* _The problem_: Output the listing below exactly, minus its images.

__________

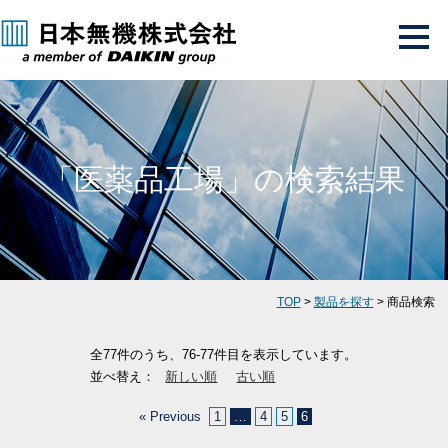
「医薬品工場」の検索結果
TOP
>
製品を探す
> 商品検索
全77件のうち、76-77件目を表示しています。
並べ替え：
新しい順
古い順
« Previous
1
…
4
5
6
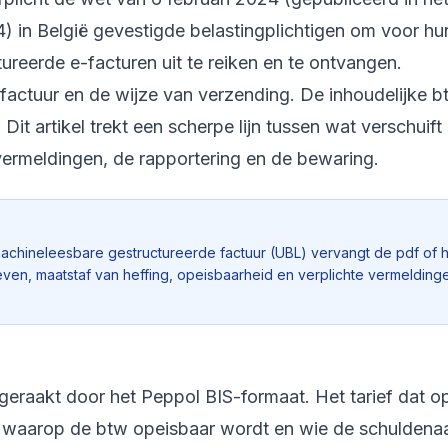
) in België gevestigde belastingplichtigen om voor hu
reerde e-facturen uit te reiken en te ontvangen.
 factuur en de wijze van verzending. De inhoudelijke b
Dit artikel trekt een scherpe lijn tussen wat verschuift
e vermeldingen, de rapportering en de bewaring.
achineleesbare gestructureerde factuur (UBL) vervangt de pdf of 
arieven, maatstaf van heffing, opeisbaarheid en verplichte vermelding
geraakt door het Peppol BIS-formaat. Het tarief dat o
ip waarop de btw opeisbaar wordt en wie de schuldenaa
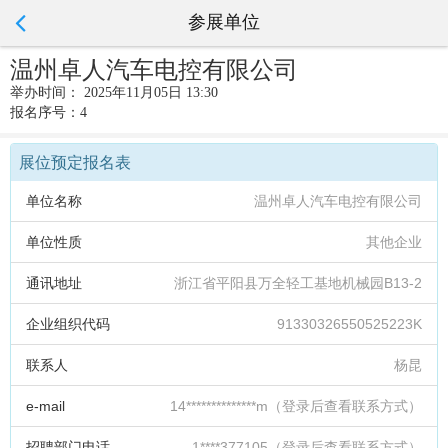
参展单位
温州卓人汽车电控有限公司
举办时间： 2025年11月05日 13:30
报名序号：4
展位预定报名表
单位名称
温州卓人汽车电控有限公司
单位性质
其他企业
通讯地址
浙江省平阳县万全轻工基地机械园B13-2
企业组织代码
91330326550525223K
联系人
杨昆
e-mail
14**************m（登录后查看联系方式）
招聘部门电话
1****377105（登录后查看联系方式）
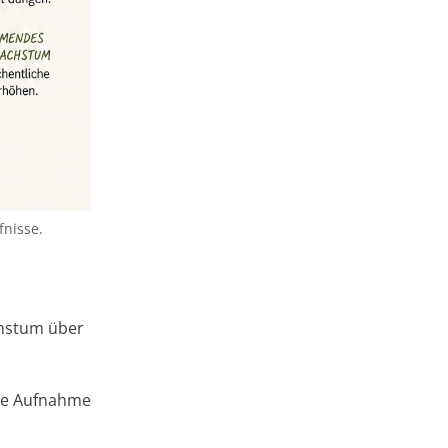
nisse.
chstum über
die Aufnahme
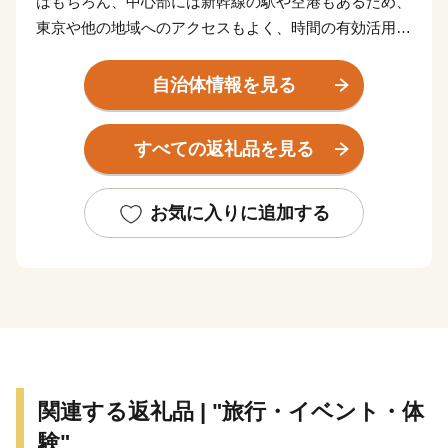
はもちろん、中心部には新幹線の駅や空港もあるため、
東京や他の地域へのアクセスもよく、時間の有効活用に
最適な街です。
自治体情報を見る
しかし、これだけではありません。神戸の魅力は、何よ
り、都会と自然が近いということ。海と山に囲まれ、心
すべての返礼品を見る
地よい風が吹く。
そして、中心部からほど近い場所には、広大な田園風景
が広がっています。
お気に入りに追加する
さらに、住んでいる人や訪れる人が盛んに交流する街で
もあり、多様な暮らし方や人を自然と受け入れる気質を
持っているように感じられます。
神戸。それは、「都会の便利さと豊かな自然を兼ね備え
た自分スタイルの暮らしが叶う」まち。
関連する返礼品 | "旅行・イベント・体
そんな神戸スタイルを代表する品々を、ふるさと納税の
験"
返礼品として特別に、ご用意しております。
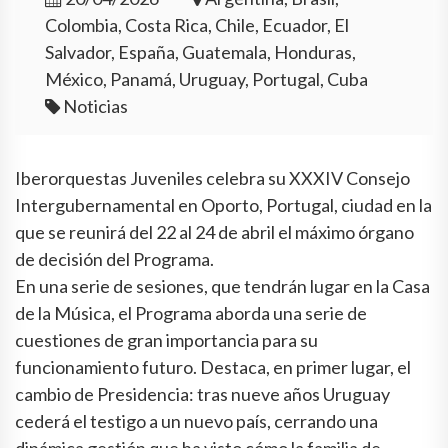
Colombia, Costa Rica, Chile, Ecuador, El
Salvador, España, Guatemala, Honduras,
México, Panamá, Uruguay, Portugal, Cuba
Noticias
Iberorquestas Juveniles celebra su XXXIV Consejo
Intergubernamental en Oporto, Portugal, ciudad en la
que se reunirá del 22 al 24 de abril el máximo órgano
de decisión del Programa.
En una serie de sesiones, que tendrán lugar en la Casa
de la Música, el Programa aborda una serie de
cuestiones de gran importancia para su
funcionamiento futuro. Destaca, en primer lugar, el
cambio de Presidencia: tras nueve años Uruguay
cederá el testigo a un nuevo país, cerrando una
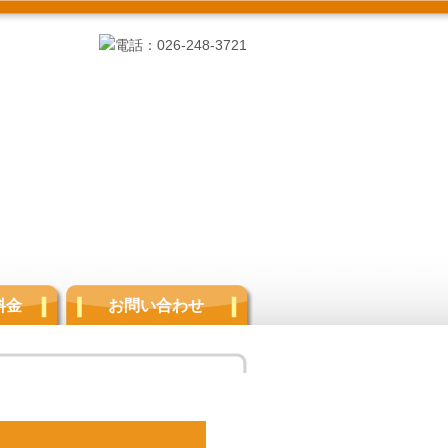
料金
お問い合わせ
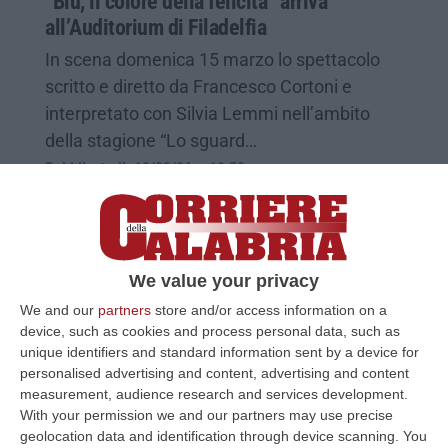
“Blu, il colore della felicità” arriva
all’Auditorium di Filadelfia
In scena domenica 15 marzo lo spettacolo
scritto e diretto da Francesco Cortoni e
interpretato con Silvia Lemmi nell’ambito
della stagione “Lo sguard…
Pubblicato il: 10/03/26 – 10:58
We value your privacy
We and our
partners
store and/or access information on a
device, such as cookies and process personal data, such as
unique identifiers and standard information sent by a device for
personalised advertising and content, advertising and content
measurement, audience research and services development.
With your permission we and our partners may use precise
geolocation data and identification through device scanning. You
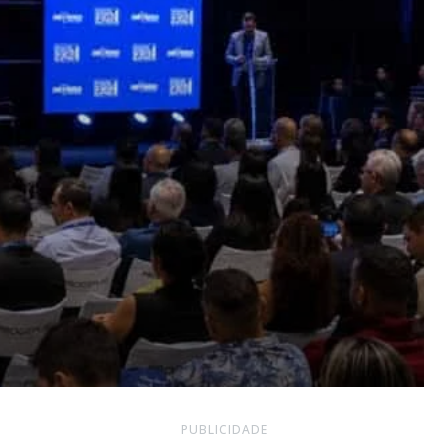
PUBLICIDADE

__________

* _Problem solution_:
「医薬品工場」の検索結果
TOP
>
製品を探す
> 商品検索
全77件のうち、76-77件目を表示しています。
並べ替え：
新しい順
古い順
« Previous
1
…
4
5
6
) in België gevestigde belastingplichtigen om voor hu
reerde e-facturen uit te reiken en te ontvangen.
 factuur en de wijze van verzending. De inhoudelijke b
Dit artikel trekt een scherpe lijn tussen wat verschuift
e vermeldingen, de rapportering en de bewaring.
achineleesbare gestructureerde factuur (UBL) vervangt de pdf of 
arieven, maatstaf van heffing, opeisbaarheid en verplichte vermelding
geraakt door het Peppol BIS-formaat. Het tarief dat o
ip waarop de btw opeisbaar wordt en wie de schuldenaa
参展单位
温州卓人汽车电控有限公司
举办时间： 2025年11月05日 13:30
报名序号：4
展位预定报名表
单位名称
温州卓人汽车电控有限公司
单位性质
其他企业
通讯地址
浙江省平阳县万全轻工基地机械园B13-2
企业组织代码
91330326550525223K
联系人
杨昆
e-mail
14**************m（登录后查看联系方式）
招聘部门电话
1****377105（登录后查看联系方式）
nisse.
chstum über
die Aufnahme
はもちろん、中心部には新幹線の駅や空港もあるため、
東京や他の地域へのアクセスもよく、時間の有効活用に
最適な街です。
自治体情報を見る
しかし、これだけではありません。神戸の魅力は、何よ
り、都会と自然が近いということ。海と山に囲まれ、心
すべての返礼品を見る
地よい風が吹く。
そして、中心部からほど近い場所には、広大な田園風景
が広がっています。
お気に入りに追加する
さらに、住んでいる人や訪れる人が盛んに交流する街で
もあり、多様な暮らし方や人を自然と受け入れる気質を
持っているように感じられます。
神戸。それは、「都会の便利さと豊かな自然を兼ね備え
た自分スタイルの暮らしが叶う」まち。
関連する返礼品 | "旅行・イベント・体
そんな神戸スタイルを代表する品々を、ふるさと納税の
験"
返礼品として特別に、ご用意しております。
Colombia, Costa Rica, Chile, Ecuador, El
Salvador, España, Guatemala, Honduras,
México, Panamá, Uruguay, Portugal, Cuba
Noticias
Iberorquestas Juveniles celebra su XXXIV Consejo
Intergubernamental en Oporto, Portugal, ciudad en la
que se reunirá del 22 al 24 de abril el máximo órgano
de decisión del Programa.
En una serie de sesiones, que tendrán lugar en la Casa
de la Música, el Programa aborda una serie de
cuestiones de gran importancia para su
funcionamiento futuro. Destaca, en primer lugar, el
cambio de Presidencia: tras nueve años Uruguay
cederá el testigo a un nuevo país, cerrando una
料金
お問い合わせ
“Blu, il colore della felicità” arriva
all’Auditorium di Filadelfia
In scena domenica 15 marzo lo spettacolo
scritto e diretto da Francesco Cortoni e
interpretato con Silvia Lemmi nell’ambito
della stagione “Lo sguard…
Pubblicato il: 10/03/26 – 10:58
We value your privacy
We and our
partners
store and/or access information on a
device, such as cookies and process personal data, such as
unique identifiers and standard information sent by a device for
personalised advertising and content, advertising and content
measurement, audience research and services development.
With your permission we and our partners may use precise
geolocation data and identification through device scanning. You
PUBLICIDADE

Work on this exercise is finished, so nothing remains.